Decoherence from Long-Range Forces in Atom Interferometry

TL;DR

This paper investigates how long-range forces from ambient particles could cause decoherence in atom interferometers, concluding that such effects are negligible for future experiments, thus supporting their use in fundamental physics tests.

Contribution

The study introduces a Heisenberg picture approach to analyze long-range force effects on atomic coherence, providing a framework to assess decoherence sources in atom interferometry.

Findings

Long-range forces from ambient particles are unlikely to cause significant decoherence.

Decoherence timescales from dark matter backgrounds are estimated to be on the order of years.

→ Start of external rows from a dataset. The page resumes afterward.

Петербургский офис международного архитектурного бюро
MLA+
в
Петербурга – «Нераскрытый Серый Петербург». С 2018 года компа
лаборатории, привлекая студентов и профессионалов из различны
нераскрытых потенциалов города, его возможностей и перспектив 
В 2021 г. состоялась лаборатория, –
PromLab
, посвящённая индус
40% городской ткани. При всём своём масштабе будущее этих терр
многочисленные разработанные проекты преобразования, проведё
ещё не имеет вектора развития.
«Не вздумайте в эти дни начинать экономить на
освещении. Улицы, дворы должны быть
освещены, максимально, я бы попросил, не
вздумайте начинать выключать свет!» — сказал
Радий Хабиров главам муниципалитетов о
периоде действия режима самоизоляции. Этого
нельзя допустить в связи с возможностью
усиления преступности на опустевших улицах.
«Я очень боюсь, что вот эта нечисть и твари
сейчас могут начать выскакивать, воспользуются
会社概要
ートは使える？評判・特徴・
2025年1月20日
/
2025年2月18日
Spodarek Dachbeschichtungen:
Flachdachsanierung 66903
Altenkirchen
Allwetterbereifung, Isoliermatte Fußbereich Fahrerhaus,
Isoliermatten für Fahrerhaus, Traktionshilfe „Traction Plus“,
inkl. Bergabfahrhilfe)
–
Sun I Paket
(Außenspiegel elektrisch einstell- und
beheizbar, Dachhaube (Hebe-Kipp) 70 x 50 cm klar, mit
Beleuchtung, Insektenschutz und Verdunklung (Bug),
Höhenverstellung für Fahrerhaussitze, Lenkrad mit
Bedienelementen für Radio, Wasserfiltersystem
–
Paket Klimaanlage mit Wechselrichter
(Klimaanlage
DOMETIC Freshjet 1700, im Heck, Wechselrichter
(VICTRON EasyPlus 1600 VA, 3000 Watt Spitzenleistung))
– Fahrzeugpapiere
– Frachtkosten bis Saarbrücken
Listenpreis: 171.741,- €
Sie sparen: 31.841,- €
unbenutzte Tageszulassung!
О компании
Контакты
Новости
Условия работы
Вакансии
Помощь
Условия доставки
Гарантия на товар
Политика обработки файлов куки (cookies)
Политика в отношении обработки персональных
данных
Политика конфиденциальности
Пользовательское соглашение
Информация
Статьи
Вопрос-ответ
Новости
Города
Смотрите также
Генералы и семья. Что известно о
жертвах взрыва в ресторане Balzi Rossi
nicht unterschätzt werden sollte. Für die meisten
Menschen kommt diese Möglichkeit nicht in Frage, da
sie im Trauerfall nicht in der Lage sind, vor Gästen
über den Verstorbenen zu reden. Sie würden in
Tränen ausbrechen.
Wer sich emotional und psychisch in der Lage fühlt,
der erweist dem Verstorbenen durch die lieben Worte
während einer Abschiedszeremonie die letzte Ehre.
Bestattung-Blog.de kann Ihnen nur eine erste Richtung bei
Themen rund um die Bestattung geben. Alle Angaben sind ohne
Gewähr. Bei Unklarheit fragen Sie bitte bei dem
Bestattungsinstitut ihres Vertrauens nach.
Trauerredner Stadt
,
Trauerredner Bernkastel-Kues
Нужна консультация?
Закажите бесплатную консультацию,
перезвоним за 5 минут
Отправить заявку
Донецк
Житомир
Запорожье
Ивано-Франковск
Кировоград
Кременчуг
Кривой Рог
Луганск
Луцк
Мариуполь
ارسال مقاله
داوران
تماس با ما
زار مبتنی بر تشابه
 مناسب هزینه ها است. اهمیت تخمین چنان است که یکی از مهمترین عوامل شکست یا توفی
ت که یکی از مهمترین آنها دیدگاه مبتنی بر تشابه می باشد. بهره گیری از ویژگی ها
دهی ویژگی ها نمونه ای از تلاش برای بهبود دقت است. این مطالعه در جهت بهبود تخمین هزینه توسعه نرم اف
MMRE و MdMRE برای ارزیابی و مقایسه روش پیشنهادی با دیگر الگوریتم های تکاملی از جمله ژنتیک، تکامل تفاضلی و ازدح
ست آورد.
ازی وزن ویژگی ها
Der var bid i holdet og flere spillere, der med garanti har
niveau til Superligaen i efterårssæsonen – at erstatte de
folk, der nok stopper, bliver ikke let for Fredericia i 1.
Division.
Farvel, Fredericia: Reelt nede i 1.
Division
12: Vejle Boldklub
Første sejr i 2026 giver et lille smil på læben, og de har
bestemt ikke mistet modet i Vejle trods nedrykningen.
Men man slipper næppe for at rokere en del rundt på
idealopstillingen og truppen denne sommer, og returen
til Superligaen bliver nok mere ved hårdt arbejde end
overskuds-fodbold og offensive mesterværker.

The approach allows proper inclusion of experimental apparatus and long-range interactions.

Abstract

Atom interferometers provide a powerful means of realizing quantum coherent systems with increasingly macroscopic extent in space and time. These systems provide an opportunity for a variety of novel tests of fundamental physics, including ultralight dark matter searches and tests of modifications of gravity, using long drop times, microgravity. However, as experiments operate with longer periods of free fall and become sensitive to smaller background effects, key questions start to emerge about the fundamental limits to future atom interferometery experiments. We study the effects on atomic coherence from hard-to-screen backgrounds due to baths of ambient particles with long-range forces, such as gravitating baths and charged cosmic rays. Our approach - working in the Heisenberg picture for the atomic motion - makes proper inclusion of the experimental apparatus feasible and clearly shows how to handle long-range forces and preferred frame ambiguities. We find that these potential backgrounds are likely negligible for the next generation of interferometers, as aggressive estimates for the gravitational decoherence from a background bath of dark matter particles gives a decoherence timescale on the order of years.